As long as you use the types in this way, i.e. ignoring the a and b if the bool is false, you can treat the functions as equivalent.

2 Likes

Thank you for the overview on thinking of types algebraically. That also makes a lot of sense; it’s just like how logical operators correspond to arithmetic (i.e., AND is multiplication, OR is addition, etc.), and arithmetic laws apply to them as well (e.g. PQ + PR = P(Q + R)). Do you know of good resources to learn more about thinking of types algebraically (e.g., papers, books)? It makes sense, given that tuples and records are called product types and types that can be one of multiple things are called sum types; there’s already a hint at algebra that I have mostly ignored til now.

There’s a good blog post here: The algebra (and calculus!) of algebraic data types

And there’s a talk on YouTube:

3 Likes

Try expressing unfold via unfoldr and vice versa:

unfold done f g = unfoldr _
unfoldr f = unfold _ _ _

If you can fill the blanks, it means that functions are equivalent.

4 Likes
import Data.List (unfoldr)

unfold' :: (a -> (b, Maybe a)) -> a -> [b]
unfold' f = unfoldr (u . f)
    where
        u (b, Just a) = Just (b, a)
        u _           = Nothing

unfoldr' :: (b -> Maybe (a, b)) -> b -> [a]
unfoldr' f = unfold' (u . f)
    where
        u (Just (a, b)) = (a, Just b)
        u _             = (undefined, Nothing)

main = do
    print $ unfold' (\x -> (x, if x < 10 then Just (x + 1) else Nothing)) 0
    print $ unfoldr' (\x -> if x < 10 then Just (x, x + 1) else Nothing) 0

Is using undefined a valid option if you can prove you don’t reach it, or should you aim to do it like:

unfoldr' :: (b -> Maybe (a, b)) -> b -> [a]
unfoldr' f bb = case f bb of
    Nothing     -> []
    Just (x, _) -> let u (Just (a, b)) = (a, Just b)
                       u _             = (x, Nothing)
                   in unfold' (u . f) bb
2 Likes

You can show that the use of undefined is harmless by showing that it is never actually used. In this case, unfold' doesn’t use the first element of the tuple if the second element is not Just, so the undefined will never be used.

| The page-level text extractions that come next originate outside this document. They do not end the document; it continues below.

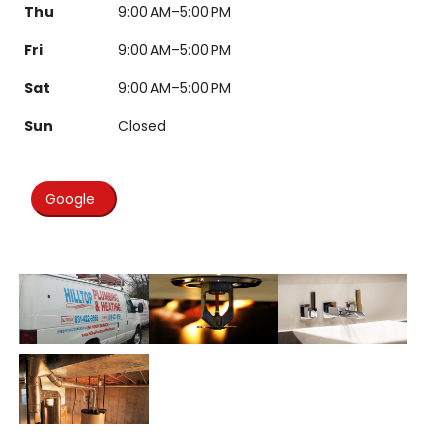
Thu
9:00 AM–5:00 PM
Fri
9:00 AM–5:00 PM
Sat
9:00 AM–5:00 PM
Sun
Closed
Google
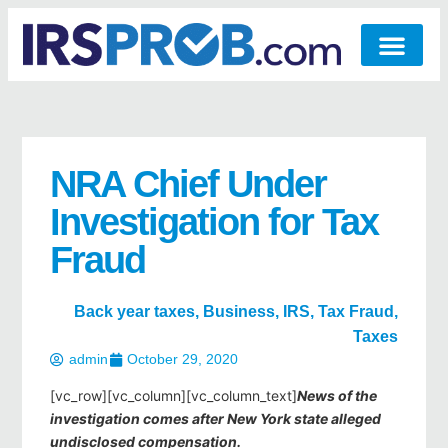
NRA Chief Under
Investigation for Tax
Fraud
Back year taxes
,
Business
,
IRS
,
Tax Fraud
,
Taxes
admin
October 29, 2020
[vc_row][vc_column][vc_column_text]
News of the
investigation comes after New York state alleged
undisclosed compensation.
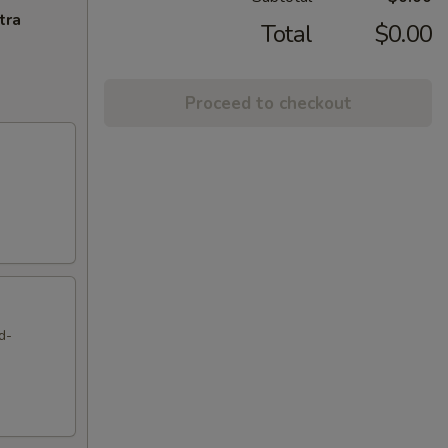
tra
Total
$0.00
Proceed to checkout
d-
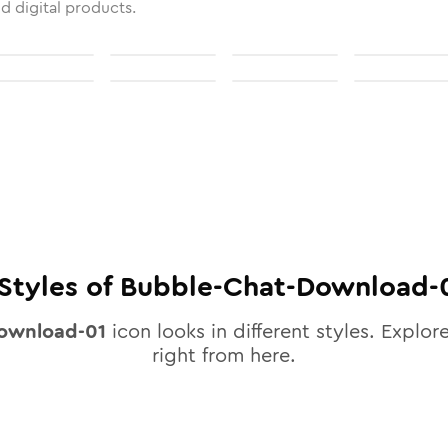
nd digital products.
Styles of
Bubble-Chat-Download-
ownload-01
icon looks in different styles. Explore
right from here.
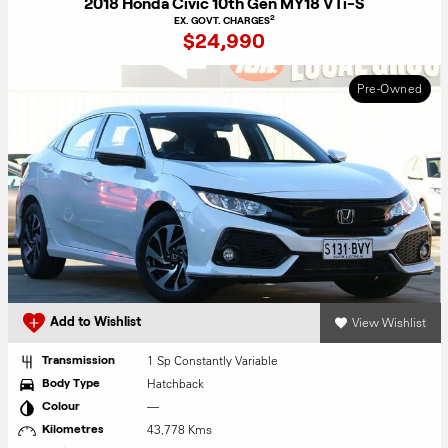
2018 Honda Civic 10th Gen MY18 VTi-S
2
EX. GOVT. CHARGES
$24,990
Pre-Owned
View Wishlist
Add to Wishlist
1 Sp Constantly Variable
Transmission
Hatchback
Body Type
—
Colour
43,778 Kms
Kilometres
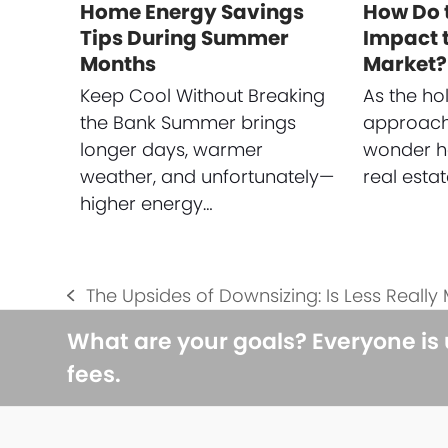
Home Energy Savings
How Do 
Tips During Summer
Impact t
Months
Market?
Keep Cool Without Breaking
As the ho
the Bank Summer brings
approach
longer days, warmer
wonder ho
weather, and unfortunately—
real esta
higher energy…
The Upsides of Downsizing: Is Less Really
previous
post:
What are your goals? Everyone is
fees.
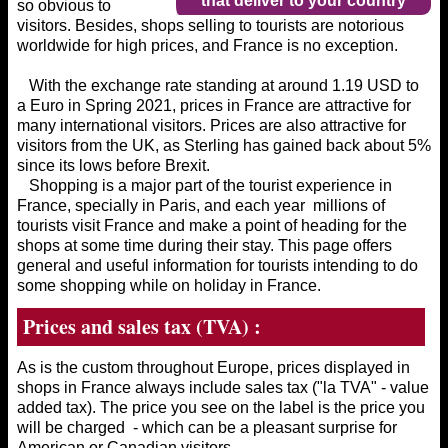
that deliver to your country
so obvious to
visitors. Besides, shops selling to tourists are notorious
worldwide for high prices, and France is no exception.
With the exchange rate standing at around 1.19 USD to
a Euro in Spring 2021, prices in France are attractive for
many international visitors. Prices are also attractive for
visitors from the UK, as Sterling has gained back about 5%
since its lows before Brexit.
Shopping is a major part of the tourist experience in
France, specially in Paris, and each year millions of
tourists visit France and make a point of heading for the
shops at some time during their stay. This page offers
general and useful information for tourists intending to do
some shopping while on holiday in France.
Prices and sales tax (TVA) :
As is the custom throughout Europe, prices displayed in
shops in France always include sales tax ("la TVA" - value
added tax). The price you see on the label is the price you
will be charged - which can be a pleasant surprise for
American or Canadian visitors.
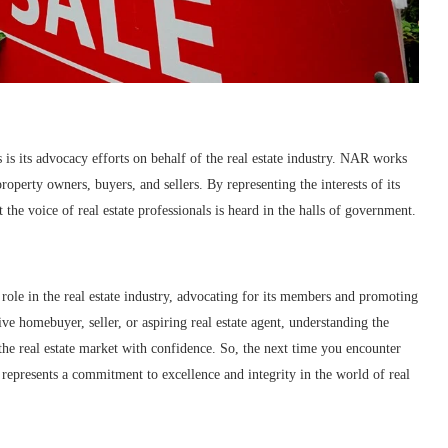
 is its advocacy efforts on behalf of the real estate industry. NAR works
property owners, buyers, and sellers. By representing the interests of its
the voice of real estate professionals is heard in the halls of government.
l role in the real estate industry, advocating for its members and promoting
e homebuyer, seller, or aspiring real estate agent, understanding the
he real estate market with confidence. So, the next time you encounter
 represents a commitment to excellence and integrity in the world of real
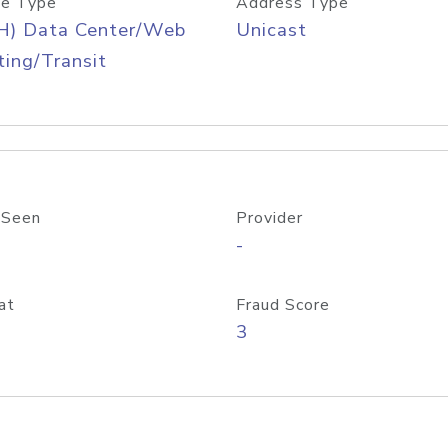
e Type
Address Type
H) Data Center/Web
Unicast
ing/Transit
 Seen
Provider
-
at
Fraud Score
3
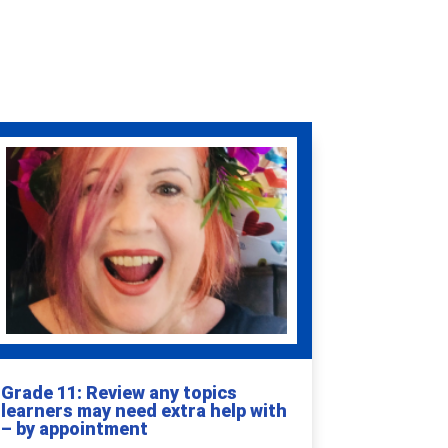
Grade 11: Review any topics
learners may need extra help with
– by appointment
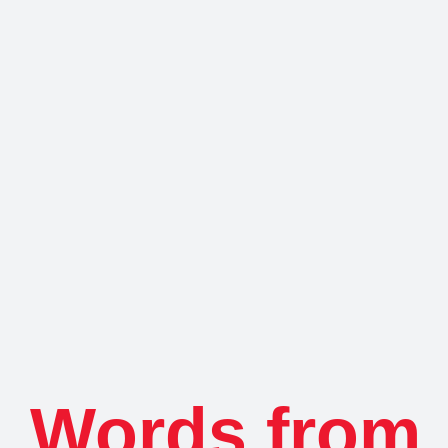
Words from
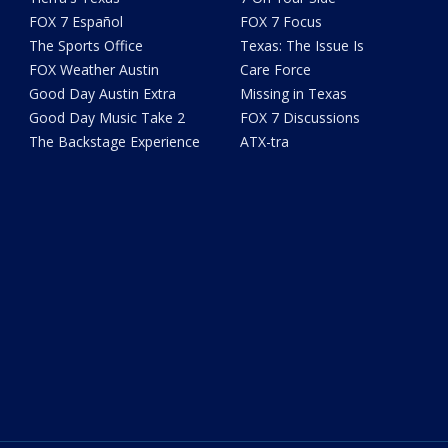
FOX 7 Español
FOX 7 Focus
The Sports Office
Texas: The Issue Is
FOX Weather Austin
Care Force
Good Day Austin Extra
Missing in Texas
Good Day Music Take 2
FOX 7 Discussions
The Backstage Experience
ATX-tra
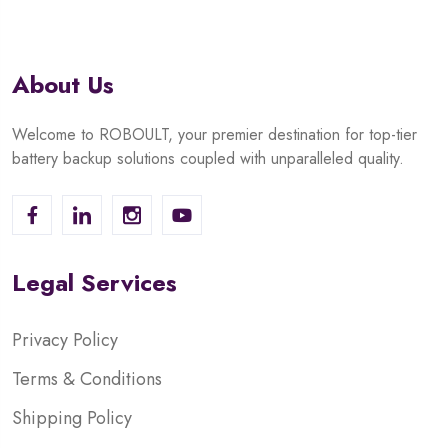
About Us
Welcome to ROBOULT, your premier destination for top-tier
battery backup solutions coupled with unparalleled quality.
Legal Services
Privacy Policy
Terms & Conditions
Shipping Policy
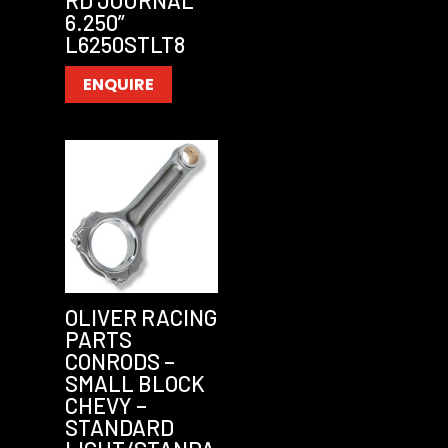
RD JOURNAL
6.250”
L6250STLT8
ENQUIRE
OLIVER RACING
PARTS
CONRODS –
SMALL BLOCK
CHEVY –
STANDARD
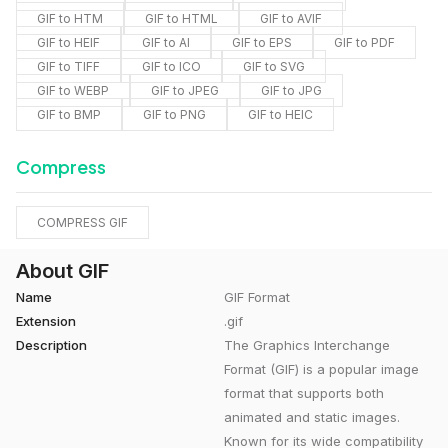
GIF to HTM
GIF to HTML
GIF to AVIF
GIF to HEIF
GIF to AI
GIF to EPS
GIF to PDF
GIF to TIFF
GIF to ICO
GIF to SVG
GIF to WEBP
GIF to JPEG
GIF to JPG
GIF to BMP
GIF to PNG
GIF to HEIC
Compress
COMPRESS GIF
About GIF
Name
GIF Format
Extension
.gif
Description
The Graphics Interchange
Format (GIF) is a popular image
format that supports both
animated and static images.
Known for its wide compatibility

In real world code, you should be careful because a refactoring might silently change these assumptions. It would be a good idea to add clear comments explaining which parts of the code are involved in making sure that the undefined is not used.

4 Likes

It turns out that this was an exercise in this chapter from the book “The Fun of Programming,” chapter 3:
Origami Programming (ox.ac.uk). It’s on page 5 of the PDF, though it’s labeled as page 45.

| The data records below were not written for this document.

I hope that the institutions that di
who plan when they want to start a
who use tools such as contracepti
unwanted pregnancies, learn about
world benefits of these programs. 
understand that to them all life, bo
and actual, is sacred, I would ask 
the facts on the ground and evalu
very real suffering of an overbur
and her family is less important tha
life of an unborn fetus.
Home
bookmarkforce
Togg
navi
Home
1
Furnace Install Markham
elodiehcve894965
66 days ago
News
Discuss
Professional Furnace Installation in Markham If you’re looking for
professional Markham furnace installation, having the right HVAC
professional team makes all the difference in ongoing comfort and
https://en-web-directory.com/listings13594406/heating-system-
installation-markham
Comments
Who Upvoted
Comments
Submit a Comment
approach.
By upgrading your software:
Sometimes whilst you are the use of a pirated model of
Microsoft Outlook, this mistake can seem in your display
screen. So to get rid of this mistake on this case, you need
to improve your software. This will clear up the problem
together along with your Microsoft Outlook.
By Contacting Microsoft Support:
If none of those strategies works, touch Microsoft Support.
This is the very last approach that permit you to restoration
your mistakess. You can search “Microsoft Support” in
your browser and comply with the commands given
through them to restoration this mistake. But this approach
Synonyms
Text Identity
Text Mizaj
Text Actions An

This neat analysis shows that the arguments to unfold contain more information than necessary: We actually call the b -> a and the b -> b functions only for those b that don’t satisfy the stop condition b -> Bool.
Suppose you were to implement the

group :: Eq t => [t] -> [NonEmpty t]

using unfold. Here, b = [t] and a = NonEmpty t. The stop condition would be null, but then one of the other two functions must be partial: The first function Eq t => [t] -> NonEmpty t takes the longest non-empty prefix that equals the head, the second function drops that prefix.

1 Like